“The Healing Profession”

Photograph by Stockbyte.
Click the arrow on the audio player to hear Tony Hoagland read this poem. You can also download the recording or subscribe to Slate's Poetry Podcast on iTunes.
The nurses and orderlies from the hospital
come into the coffee-shop in their blue and green scrubs
with their ID cards on cords around their necks.

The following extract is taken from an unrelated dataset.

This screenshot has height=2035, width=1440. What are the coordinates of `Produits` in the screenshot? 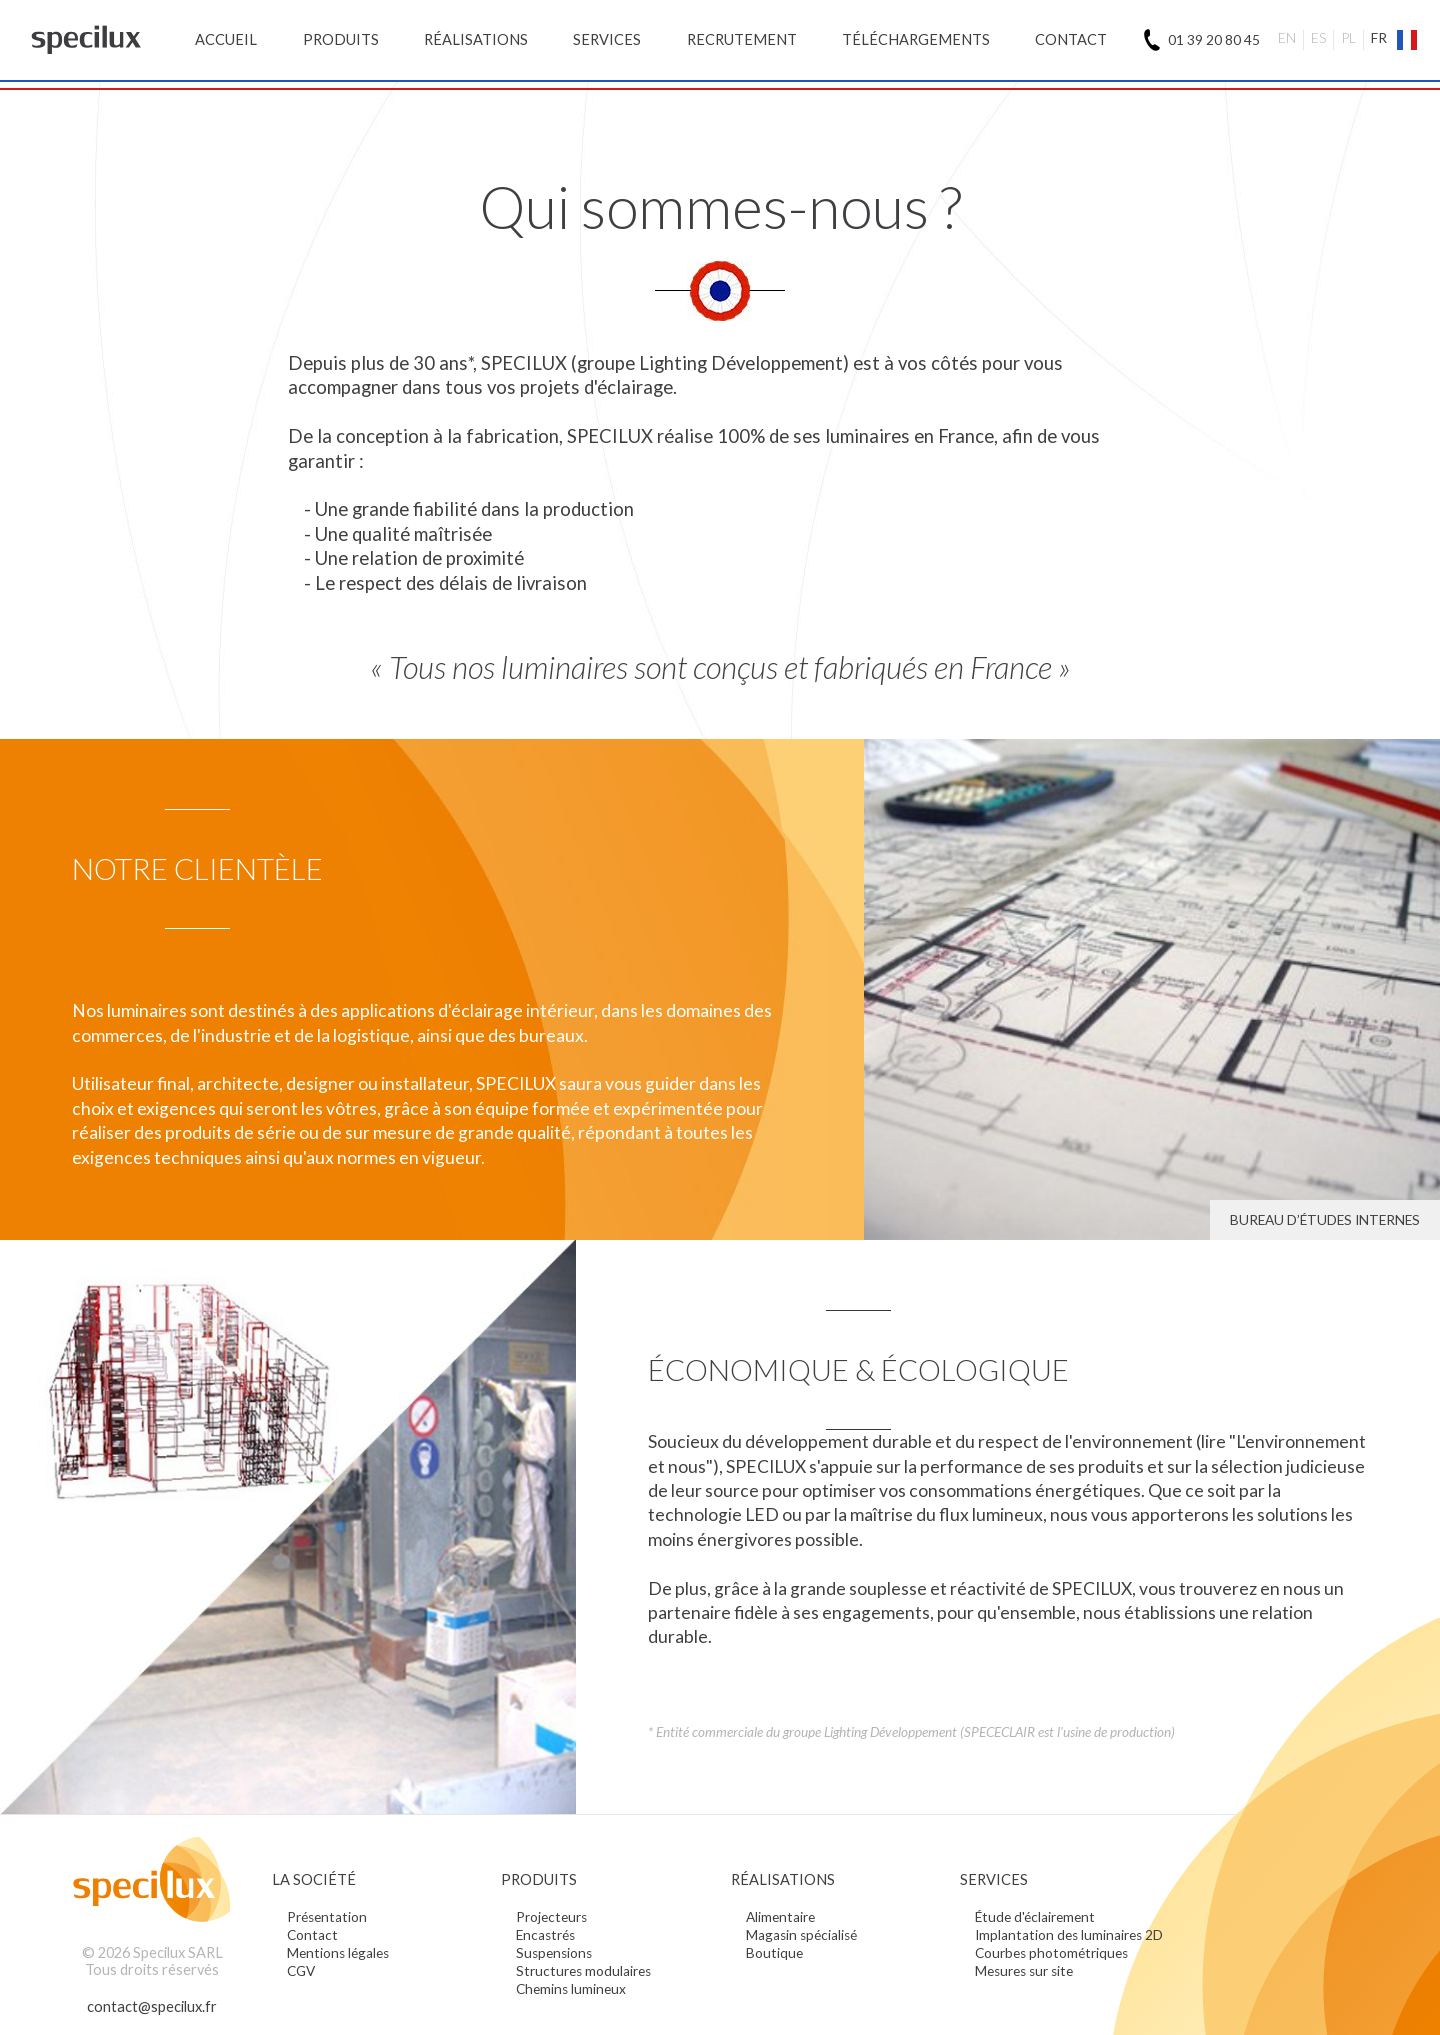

They stand in line for their lattes and iced coffee,
checking their phones,
faces bathed in a light cocktail
of piano music and air conditioning.
I thought I was destined to spend all my days
trying to get women to take off their clothes
or to win an award for the underachievement
of half-formulated goals
but it turns out my vocation was to see
just a few scenes that are presented to me:
the intern whose stethoscope is slung like a necktie
over her left shoulder;
the surgical aide
who hides her bad teeth with one hand.
There is an air that quietly adheres to them
which comes from the ethical work
of laying hands on the distressed,
so simply to watch them is touching-
simply to observe their flat-soled practical shoes
and casual, resilient mouths
making the shapes of “Muh” and “Oh”
for Mocha,
“Kuh” for Cardiomyopathy. It is as if,
having squandered one life,
I was erased and given another
in which I am allowed to be
the green starched cuff on the orderly’s uniform,
tight on his light brown wrist,
and how his long, competent fingers
hold the paper cup of Brazilian decaf
into which a lot of milk
and zero calorie sugar has been stirred.